Personal information
- Full name: William Fletcher Hall
- Born: 22 March 1853 Lindfield, Sussex, England
- Died: 1 November 1911 (aged 58) East Grinstead, Sussex, England
- Batting: Unknown
- Bowling: Unknown

Domestic team information
- 1874: Sussex

Career statistics
| Competition | First-class |
| Matches | 1 |
| Runs scored | 19 |
| Batting average | 9.50 |
| 100s/50s | –/– |
| Top score | 18 |
| Balls bowled | 100 |
| Wickets | 1 |
| Bowling average | 57.00 |
| 5 wickets in innings | – |
| 10 wickets in match | – |
| Best bowling | 1/57 |
| Catches/stumpings | 1/– |
- Source: Cricinfo, 16 December 2011

= William Hall (cricketer, born 1853) =

English cricketer

William Fletcher Hall (22 March 1853 - 1 November 1911) was an English cricketer. Hall's batting and bowling styles are unknown. He was born at Lindfield, Sussex.
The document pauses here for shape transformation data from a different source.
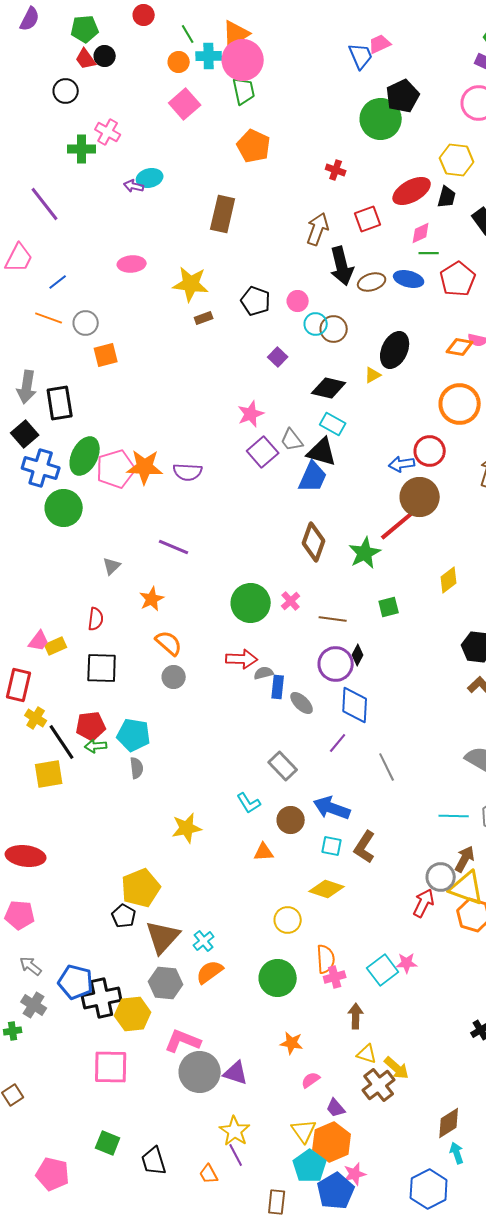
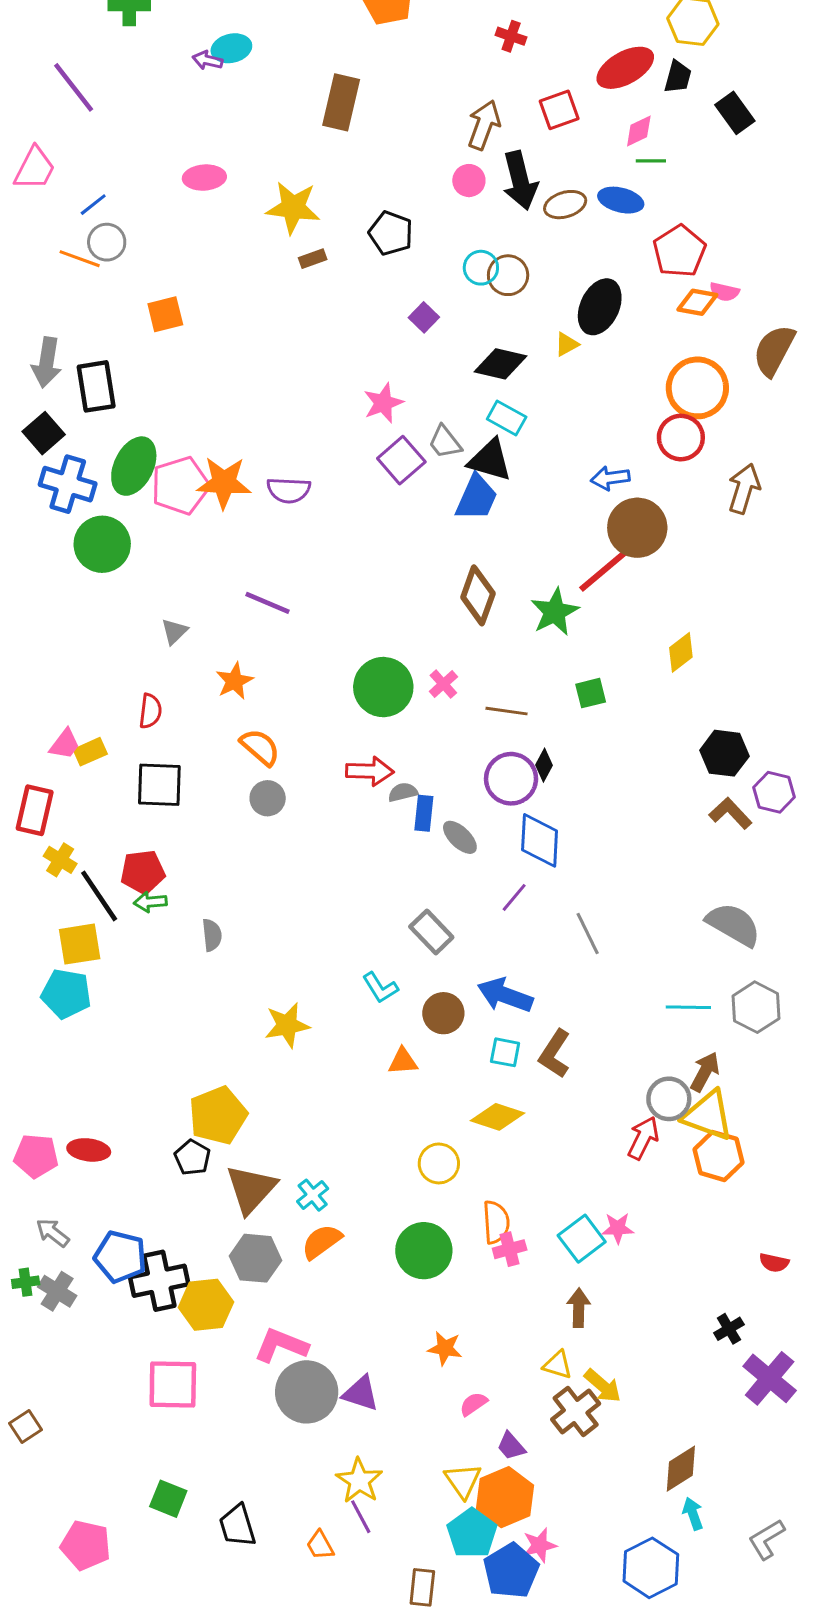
red pentagon: (458, 279) -> (679, 251), moved
pink circle: (298, 301) -> (469, 181), moved
gray circle: (86, 323) -> (107, 242), moved
red circle: (430, 451) -> (681, 438), moved
cyan pentagon: (134, 735) -> (66, 994), moved
red ellipse: (26, 856) -> (89, 1150), moved, size x0.7
brown arrow: (356, 1016) -> (579, 1308), moved
green cross: (13, 1031) -> (26, 1282), moved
Hall made a single first-class appearance for Sussex against Gloucestershire at the County Ground, Hove in 1874. Hall took the wicket of Edward Knapp in Gloucestershire's first-innings, finishing with figures of 1/57 from 25 overs. In Sussex's first-innings, he was dismissed for a single run by Fred Grace. Having made 231 in response to Gloucestershire's 381, Sussex were forced to follow-on and in their second-innings he was dismissed for 18 by W. G. Grace, with his the final wicket to fall in Sussex's total of 148. Gloucestershire won by an innings and 2 runs. This was his only major appearance for Sussex.

He died at East Grinstead, Sussex on 1 November 1911.